Dataset records
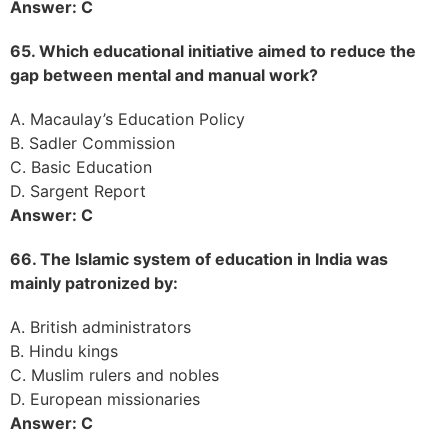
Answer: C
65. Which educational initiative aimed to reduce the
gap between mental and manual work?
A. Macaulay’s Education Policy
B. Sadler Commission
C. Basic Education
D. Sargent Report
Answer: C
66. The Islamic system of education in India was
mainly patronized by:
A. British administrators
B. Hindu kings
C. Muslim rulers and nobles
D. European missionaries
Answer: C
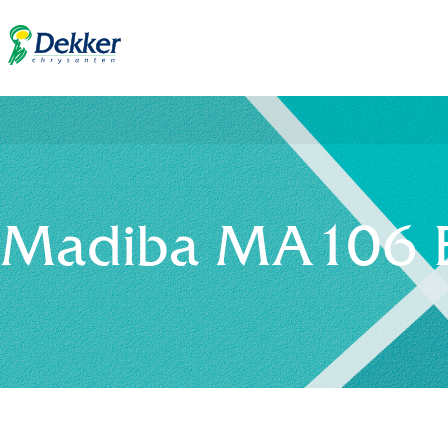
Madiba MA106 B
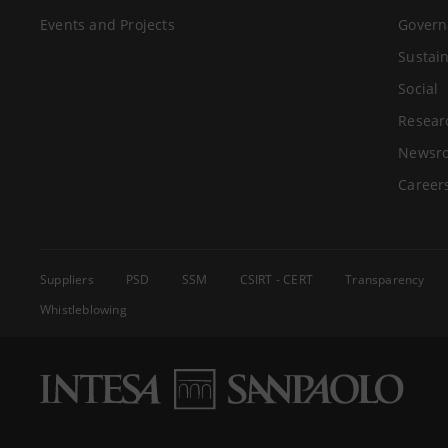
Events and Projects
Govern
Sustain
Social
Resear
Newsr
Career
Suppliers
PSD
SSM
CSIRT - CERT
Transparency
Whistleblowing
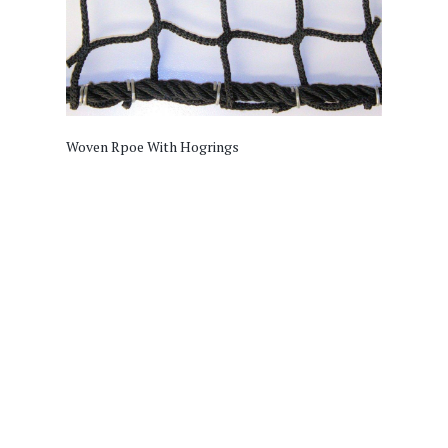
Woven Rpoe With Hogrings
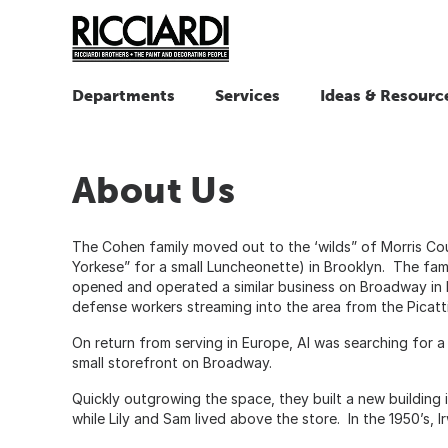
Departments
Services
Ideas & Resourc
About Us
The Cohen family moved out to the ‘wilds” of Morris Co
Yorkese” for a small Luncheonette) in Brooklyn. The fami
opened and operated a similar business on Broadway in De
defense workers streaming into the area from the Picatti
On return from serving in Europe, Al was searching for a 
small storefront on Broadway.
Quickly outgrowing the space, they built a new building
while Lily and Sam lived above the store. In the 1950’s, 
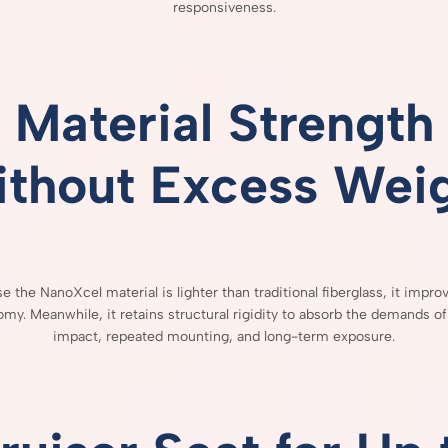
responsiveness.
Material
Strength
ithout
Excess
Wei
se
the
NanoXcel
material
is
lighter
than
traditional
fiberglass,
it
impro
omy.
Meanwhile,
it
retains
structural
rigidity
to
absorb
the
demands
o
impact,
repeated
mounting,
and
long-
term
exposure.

Instructions for the task
Across the data, find each line that has "from" in it and copy that line.

Your solution
defense workers streaming into the area from the Picatti
On return from serving in Europe, Al was searching for a 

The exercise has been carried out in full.